─── Dataset excerpts

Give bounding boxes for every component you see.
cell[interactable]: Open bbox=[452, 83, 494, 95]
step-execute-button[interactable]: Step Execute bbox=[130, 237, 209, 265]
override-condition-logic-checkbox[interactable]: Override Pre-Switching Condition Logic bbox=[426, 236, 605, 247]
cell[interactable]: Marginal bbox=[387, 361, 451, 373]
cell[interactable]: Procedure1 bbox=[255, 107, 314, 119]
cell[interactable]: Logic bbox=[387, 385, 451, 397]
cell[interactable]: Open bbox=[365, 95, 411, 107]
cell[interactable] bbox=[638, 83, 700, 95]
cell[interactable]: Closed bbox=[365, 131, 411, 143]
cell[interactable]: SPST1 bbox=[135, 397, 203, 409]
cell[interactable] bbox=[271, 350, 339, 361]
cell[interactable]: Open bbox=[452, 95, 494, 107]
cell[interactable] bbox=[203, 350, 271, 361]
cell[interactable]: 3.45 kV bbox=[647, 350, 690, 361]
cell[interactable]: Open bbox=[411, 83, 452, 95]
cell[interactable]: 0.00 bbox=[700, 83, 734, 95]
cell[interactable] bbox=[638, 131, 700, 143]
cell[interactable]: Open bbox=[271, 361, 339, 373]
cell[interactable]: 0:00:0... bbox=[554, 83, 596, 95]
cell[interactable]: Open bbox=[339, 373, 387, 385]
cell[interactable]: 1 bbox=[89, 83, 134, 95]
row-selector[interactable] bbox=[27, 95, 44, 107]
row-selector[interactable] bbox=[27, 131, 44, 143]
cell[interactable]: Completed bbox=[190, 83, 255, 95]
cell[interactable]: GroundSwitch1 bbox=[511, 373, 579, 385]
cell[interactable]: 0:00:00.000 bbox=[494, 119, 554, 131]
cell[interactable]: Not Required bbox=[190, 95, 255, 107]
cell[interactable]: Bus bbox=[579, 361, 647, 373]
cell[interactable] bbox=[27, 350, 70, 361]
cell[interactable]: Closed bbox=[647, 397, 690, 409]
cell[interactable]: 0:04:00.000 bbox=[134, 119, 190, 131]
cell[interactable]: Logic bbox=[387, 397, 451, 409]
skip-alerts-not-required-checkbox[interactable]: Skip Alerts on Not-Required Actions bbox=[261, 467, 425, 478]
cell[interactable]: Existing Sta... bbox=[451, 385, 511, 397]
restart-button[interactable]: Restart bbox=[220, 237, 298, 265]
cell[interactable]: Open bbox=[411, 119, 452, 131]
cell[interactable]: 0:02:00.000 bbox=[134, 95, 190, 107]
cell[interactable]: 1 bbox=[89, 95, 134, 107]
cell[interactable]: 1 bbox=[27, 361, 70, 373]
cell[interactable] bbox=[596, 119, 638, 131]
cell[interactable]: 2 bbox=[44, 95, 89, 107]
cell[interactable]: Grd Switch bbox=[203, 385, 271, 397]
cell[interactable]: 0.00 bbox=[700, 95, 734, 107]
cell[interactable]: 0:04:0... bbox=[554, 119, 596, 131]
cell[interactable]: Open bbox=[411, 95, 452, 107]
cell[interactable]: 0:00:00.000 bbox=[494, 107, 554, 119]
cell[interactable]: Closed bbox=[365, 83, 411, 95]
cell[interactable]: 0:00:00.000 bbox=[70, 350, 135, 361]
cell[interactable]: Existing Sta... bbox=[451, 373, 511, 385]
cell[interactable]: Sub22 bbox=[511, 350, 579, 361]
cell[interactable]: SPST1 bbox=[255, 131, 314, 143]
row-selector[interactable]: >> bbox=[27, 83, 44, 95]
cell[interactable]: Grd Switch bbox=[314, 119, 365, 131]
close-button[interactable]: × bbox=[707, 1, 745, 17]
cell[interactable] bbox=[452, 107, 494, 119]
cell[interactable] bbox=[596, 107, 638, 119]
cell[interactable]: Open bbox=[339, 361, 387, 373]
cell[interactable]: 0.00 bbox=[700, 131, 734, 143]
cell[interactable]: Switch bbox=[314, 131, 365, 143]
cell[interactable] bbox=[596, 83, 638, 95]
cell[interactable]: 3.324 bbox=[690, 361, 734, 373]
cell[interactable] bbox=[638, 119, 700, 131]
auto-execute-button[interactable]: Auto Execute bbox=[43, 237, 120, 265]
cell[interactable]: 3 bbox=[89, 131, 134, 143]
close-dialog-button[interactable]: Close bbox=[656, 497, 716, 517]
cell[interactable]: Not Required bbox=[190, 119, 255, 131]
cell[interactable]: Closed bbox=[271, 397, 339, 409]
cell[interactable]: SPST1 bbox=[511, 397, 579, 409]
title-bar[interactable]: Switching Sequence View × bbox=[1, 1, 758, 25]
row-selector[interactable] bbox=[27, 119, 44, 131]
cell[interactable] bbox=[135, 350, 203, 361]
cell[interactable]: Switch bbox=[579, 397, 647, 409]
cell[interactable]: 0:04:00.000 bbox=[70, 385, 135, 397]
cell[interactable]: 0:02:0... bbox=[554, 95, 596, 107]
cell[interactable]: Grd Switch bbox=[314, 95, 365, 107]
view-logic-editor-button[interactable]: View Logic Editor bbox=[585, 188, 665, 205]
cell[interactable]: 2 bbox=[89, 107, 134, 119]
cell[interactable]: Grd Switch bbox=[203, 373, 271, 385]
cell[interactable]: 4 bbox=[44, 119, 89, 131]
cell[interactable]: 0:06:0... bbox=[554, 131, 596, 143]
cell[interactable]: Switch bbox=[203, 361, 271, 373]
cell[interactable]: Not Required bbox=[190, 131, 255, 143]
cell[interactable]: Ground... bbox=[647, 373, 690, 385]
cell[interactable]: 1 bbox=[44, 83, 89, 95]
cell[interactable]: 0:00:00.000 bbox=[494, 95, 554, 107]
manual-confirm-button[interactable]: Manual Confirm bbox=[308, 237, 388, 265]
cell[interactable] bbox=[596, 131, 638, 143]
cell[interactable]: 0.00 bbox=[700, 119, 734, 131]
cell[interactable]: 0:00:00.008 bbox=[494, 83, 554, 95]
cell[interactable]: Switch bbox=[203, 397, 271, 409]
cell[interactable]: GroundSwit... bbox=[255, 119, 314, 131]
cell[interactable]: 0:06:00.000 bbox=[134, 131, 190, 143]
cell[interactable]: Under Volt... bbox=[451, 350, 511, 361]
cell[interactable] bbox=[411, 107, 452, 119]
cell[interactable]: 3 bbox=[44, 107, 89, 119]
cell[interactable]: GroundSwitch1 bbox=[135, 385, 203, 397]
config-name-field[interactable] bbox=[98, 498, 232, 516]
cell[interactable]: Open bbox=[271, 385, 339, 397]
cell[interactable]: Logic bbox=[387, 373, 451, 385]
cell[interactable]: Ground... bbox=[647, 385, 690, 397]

──────

> [Task details]: Show each line in the data where the string "Closed" appears.

> [Problem solution]:
cell[interactable]: Closed bbox=[365, 131, 411, 143]
cell[interactable]: Closed bbox=[647, 397, 690, 409]
cell[interactable]: Closed bbox=[365, 83, 411, 95]
cell[interactable]: Closed bbox=[271, 397, 339, 409]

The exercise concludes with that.